START The records

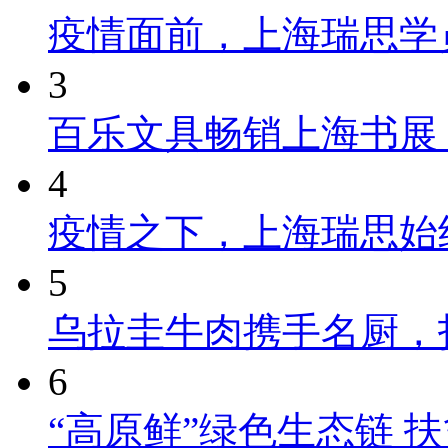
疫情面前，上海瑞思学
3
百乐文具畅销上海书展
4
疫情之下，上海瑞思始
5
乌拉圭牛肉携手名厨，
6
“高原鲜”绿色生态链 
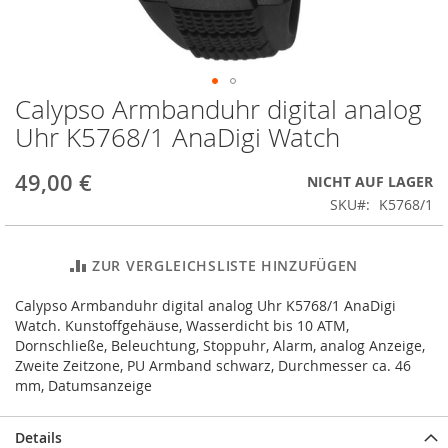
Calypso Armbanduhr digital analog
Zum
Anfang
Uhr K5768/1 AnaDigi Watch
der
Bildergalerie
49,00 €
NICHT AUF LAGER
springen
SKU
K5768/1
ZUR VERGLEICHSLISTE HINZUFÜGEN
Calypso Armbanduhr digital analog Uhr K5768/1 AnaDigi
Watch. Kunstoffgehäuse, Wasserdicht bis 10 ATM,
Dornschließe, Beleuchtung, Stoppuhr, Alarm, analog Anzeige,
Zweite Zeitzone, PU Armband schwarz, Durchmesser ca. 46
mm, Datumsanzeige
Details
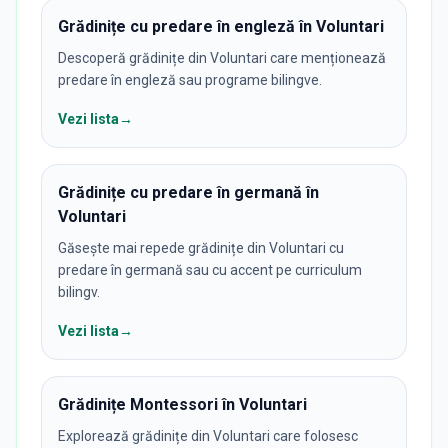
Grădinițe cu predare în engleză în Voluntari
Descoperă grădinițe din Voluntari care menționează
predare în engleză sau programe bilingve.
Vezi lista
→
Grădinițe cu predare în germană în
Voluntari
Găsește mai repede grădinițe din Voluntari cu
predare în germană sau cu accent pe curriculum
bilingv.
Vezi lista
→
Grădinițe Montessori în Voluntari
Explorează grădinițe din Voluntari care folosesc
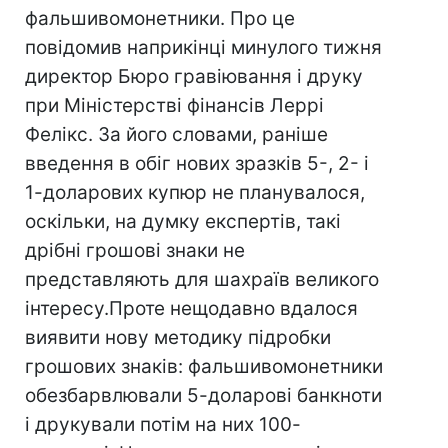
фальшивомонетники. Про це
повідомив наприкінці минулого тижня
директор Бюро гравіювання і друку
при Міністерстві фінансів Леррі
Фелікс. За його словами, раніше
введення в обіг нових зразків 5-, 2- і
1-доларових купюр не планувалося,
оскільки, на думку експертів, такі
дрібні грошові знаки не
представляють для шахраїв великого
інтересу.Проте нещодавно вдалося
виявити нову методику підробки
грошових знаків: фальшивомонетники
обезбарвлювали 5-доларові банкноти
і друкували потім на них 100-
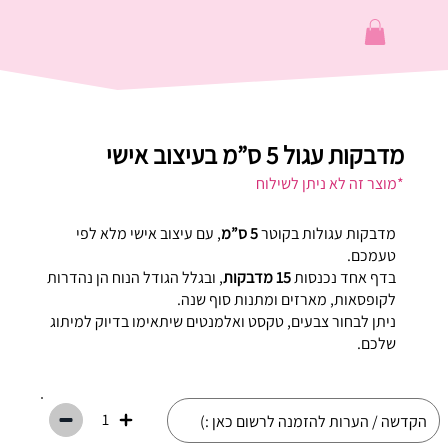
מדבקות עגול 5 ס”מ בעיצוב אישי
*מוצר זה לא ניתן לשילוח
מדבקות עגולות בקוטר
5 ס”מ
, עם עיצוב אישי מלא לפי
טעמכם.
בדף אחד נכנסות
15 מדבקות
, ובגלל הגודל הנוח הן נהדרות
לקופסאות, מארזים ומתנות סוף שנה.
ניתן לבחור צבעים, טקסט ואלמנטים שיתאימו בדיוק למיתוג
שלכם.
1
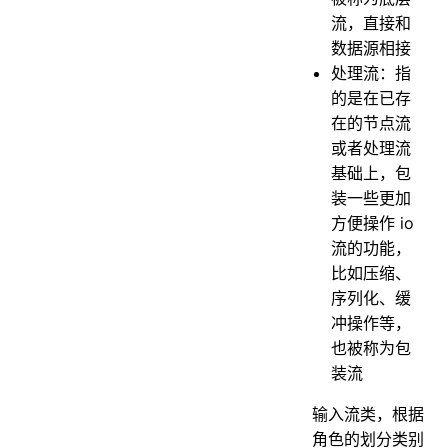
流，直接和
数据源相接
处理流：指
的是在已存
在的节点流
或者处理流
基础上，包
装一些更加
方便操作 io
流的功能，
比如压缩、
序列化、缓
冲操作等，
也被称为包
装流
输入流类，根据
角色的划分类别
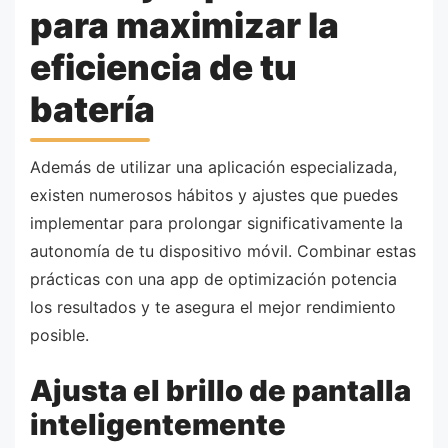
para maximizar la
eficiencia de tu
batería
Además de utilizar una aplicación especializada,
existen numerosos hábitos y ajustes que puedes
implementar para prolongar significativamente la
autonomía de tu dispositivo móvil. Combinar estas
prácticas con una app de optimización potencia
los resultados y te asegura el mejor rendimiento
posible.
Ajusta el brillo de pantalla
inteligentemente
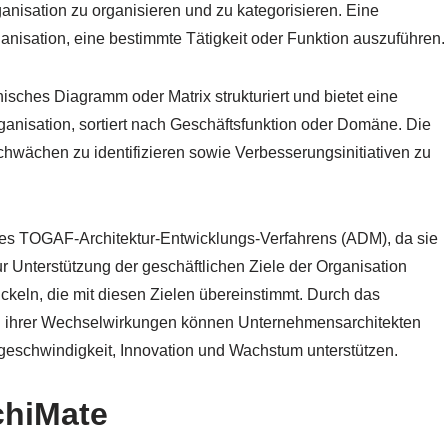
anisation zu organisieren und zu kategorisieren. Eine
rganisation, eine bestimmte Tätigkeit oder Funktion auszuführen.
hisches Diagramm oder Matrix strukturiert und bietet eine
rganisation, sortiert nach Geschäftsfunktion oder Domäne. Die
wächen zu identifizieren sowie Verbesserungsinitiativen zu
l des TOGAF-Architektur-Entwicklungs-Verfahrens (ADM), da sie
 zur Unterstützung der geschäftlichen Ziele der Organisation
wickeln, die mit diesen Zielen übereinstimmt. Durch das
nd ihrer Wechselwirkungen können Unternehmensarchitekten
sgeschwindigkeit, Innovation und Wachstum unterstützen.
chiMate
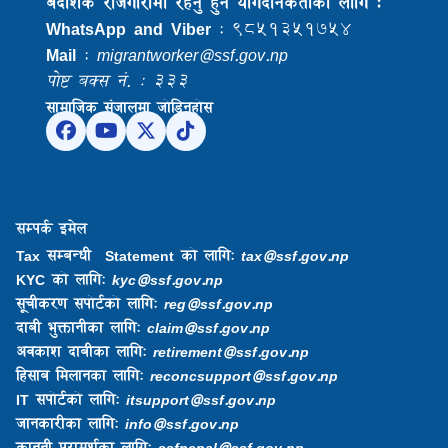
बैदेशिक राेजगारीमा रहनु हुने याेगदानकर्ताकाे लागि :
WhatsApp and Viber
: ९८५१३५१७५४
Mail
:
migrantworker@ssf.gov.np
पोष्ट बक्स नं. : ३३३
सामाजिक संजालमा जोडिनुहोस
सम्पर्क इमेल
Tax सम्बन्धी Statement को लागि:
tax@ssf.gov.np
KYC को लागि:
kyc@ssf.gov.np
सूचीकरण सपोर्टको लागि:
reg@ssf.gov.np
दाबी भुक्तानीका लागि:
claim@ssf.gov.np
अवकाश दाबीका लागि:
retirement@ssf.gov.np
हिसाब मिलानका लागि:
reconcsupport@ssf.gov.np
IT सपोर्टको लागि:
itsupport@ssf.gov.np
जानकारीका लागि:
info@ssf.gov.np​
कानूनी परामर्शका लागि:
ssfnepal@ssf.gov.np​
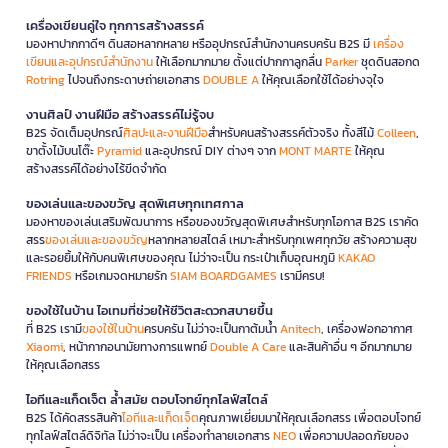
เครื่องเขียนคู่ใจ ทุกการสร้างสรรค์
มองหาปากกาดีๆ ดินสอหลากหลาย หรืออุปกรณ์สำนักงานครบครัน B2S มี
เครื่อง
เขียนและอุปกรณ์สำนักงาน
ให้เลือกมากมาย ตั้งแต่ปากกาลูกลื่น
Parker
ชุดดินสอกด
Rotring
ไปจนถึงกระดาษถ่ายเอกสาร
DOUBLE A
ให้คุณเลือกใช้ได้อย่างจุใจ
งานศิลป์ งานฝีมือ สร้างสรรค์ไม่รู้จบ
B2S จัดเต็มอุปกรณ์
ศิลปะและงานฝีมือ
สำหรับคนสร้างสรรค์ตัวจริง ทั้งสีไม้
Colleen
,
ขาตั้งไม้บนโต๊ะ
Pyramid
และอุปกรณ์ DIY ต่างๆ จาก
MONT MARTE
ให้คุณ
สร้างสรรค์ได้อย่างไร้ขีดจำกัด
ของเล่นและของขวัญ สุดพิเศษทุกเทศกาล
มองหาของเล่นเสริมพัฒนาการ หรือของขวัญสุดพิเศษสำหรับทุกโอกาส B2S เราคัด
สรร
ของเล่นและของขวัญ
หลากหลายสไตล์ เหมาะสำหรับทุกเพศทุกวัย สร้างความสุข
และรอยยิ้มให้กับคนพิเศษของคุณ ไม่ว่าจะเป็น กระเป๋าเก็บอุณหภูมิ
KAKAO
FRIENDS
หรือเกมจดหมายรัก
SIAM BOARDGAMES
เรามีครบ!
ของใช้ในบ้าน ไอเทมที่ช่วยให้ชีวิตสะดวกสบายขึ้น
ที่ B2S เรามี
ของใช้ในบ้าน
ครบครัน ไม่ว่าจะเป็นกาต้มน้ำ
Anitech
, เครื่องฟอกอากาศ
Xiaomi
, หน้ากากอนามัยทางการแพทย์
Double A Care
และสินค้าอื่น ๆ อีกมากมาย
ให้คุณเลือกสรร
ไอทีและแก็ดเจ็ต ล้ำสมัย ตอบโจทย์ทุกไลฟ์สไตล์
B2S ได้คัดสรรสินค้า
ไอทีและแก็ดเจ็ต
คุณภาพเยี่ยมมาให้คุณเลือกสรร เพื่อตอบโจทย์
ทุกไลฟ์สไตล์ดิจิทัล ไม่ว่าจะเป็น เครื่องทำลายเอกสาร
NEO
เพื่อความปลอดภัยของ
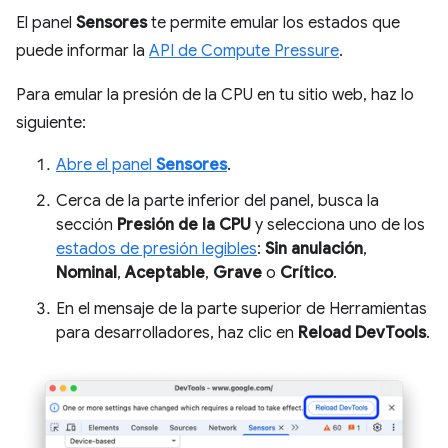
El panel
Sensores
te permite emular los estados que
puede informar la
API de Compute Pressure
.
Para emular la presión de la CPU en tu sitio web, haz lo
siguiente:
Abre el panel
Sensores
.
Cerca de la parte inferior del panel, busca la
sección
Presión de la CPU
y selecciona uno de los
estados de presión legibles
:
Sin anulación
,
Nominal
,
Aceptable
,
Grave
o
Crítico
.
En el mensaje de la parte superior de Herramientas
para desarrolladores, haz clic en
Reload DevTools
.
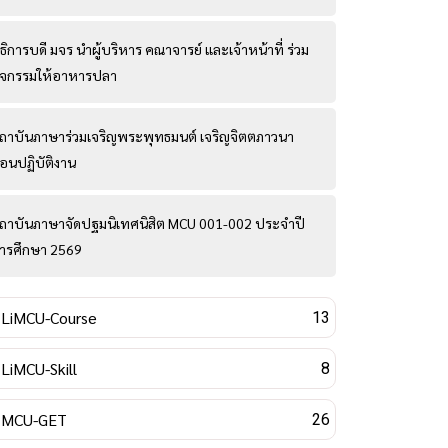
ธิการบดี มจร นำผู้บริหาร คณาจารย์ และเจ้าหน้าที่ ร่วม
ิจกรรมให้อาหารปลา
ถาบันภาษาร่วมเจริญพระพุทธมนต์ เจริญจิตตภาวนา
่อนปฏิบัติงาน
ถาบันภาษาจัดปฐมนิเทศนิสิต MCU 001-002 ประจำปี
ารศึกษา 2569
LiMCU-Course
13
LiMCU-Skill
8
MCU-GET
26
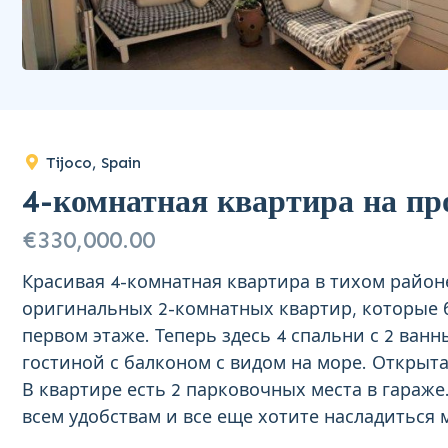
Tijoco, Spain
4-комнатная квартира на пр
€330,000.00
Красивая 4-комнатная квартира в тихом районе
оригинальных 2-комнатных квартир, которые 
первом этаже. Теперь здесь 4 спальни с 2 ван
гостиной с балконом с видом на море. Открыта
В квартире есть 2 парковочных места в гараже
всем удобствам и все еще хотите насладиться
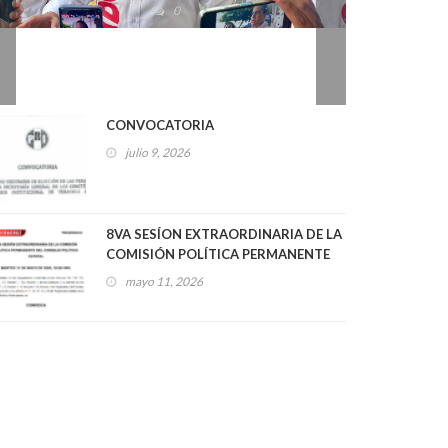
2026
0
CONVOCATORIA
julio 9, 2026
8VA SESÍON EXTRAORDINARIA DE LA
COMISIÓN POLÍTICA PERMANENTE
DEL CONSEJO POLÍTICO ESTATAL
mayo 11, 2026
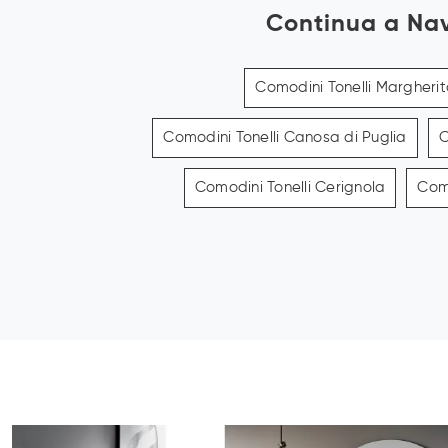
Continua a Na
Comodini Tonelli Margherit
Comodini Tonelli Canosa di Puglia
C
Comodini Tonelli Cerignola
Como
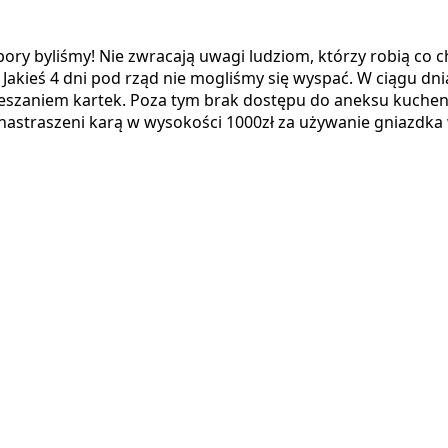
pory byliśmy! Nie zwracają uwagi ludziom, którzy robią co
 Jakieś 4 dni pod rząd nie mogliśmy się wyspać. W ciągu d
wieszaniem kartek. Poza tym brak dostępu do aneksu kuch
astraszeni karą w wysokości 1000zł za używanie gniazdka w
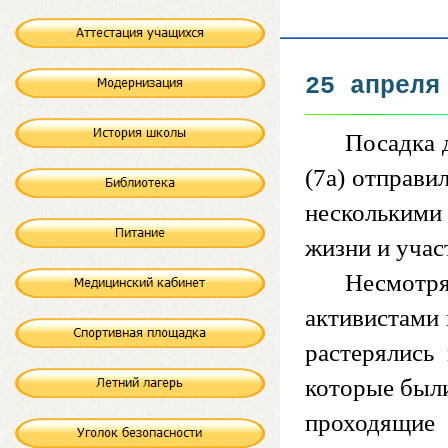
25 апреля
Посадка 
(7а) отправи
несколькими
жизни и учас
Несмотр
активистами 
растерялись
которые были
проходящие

END The records

Exercise instructions »
Reproduce the material above from its first line through the line containing "אישי מלא לפי", both ends included, and skip every picture.

Answer section »
疫情面前，上海瑞思学
3
百乐文具畅销上海书展
4
疫情之下，上海瑞思始
5
乌拉圭牛肉携手名厨，
6
“高原鲜”绿色生态链 
Calypso Armbanduhr digital analog
Zum
Anfang
Uhr K5768/1 AnaDigi Watch
der
Bildergalerie
49,00 €
NICHT AUF LAGER
springen
SKU
K5768/1
ZUR VERGLEICHSLISTE HINZUFÜGEN
Calypso Armbanduhr digital analog Uhr K5768/1 AnaDigi
Watch. Kunstoffgehäuse, Wasserdicht bis 10 ATM,
Dornschließe, Beleuchtung, Stoppuhr, Alarm, analog Anzeige,
Zweite Zeitzone, PU Armband schwarz, Durchmesser ca. 46
mm, Datumsanzeige
Details
Grădinițe cu predare în engleză în Voluntari
Descoperă grădinițe din Voluntari care menționează
predare în engleză sau programe bilingve.
Vezi lista
→
Grădinițe cu predare în germană în
Voluntari
Găsește mai repede grădinițe din Voluntari cu
predare în germană sau cu accent pe curriculum
bilingv.
Vezi lista
→
Grădinițe Montessori în Voluntari
Explorează grădinițe din Voluntari care folosesc
фальшивомонетники. Про це
повідомив наприкінці минулого тижня
директор Бюро гравіювання і друку
при Міністерстві фінансів Леррі
Фелікс. За його словами, раніше
введення в обіг нових зразків 5-, 2- і
1-доларових купюр не планувалося,
оскільки, на думку експертів, такі
дрібні грошові знаки не
представляють для шахраїв великого
інтересу.Проте нещодавно вдалося
виявити нову методику підробки
грошових знаків: фальшивомонетники
обезбарвлювали 5-доларові банкноти
і друкували потім на них 100-
מדבקות עגול 5 ס”מ בעיצוב אישי
*מוצר זה לא ניתן לשילוח
מדבקות עגולות בקוטר
5 ס”מ
, עם עיצוב אישי מלא לפי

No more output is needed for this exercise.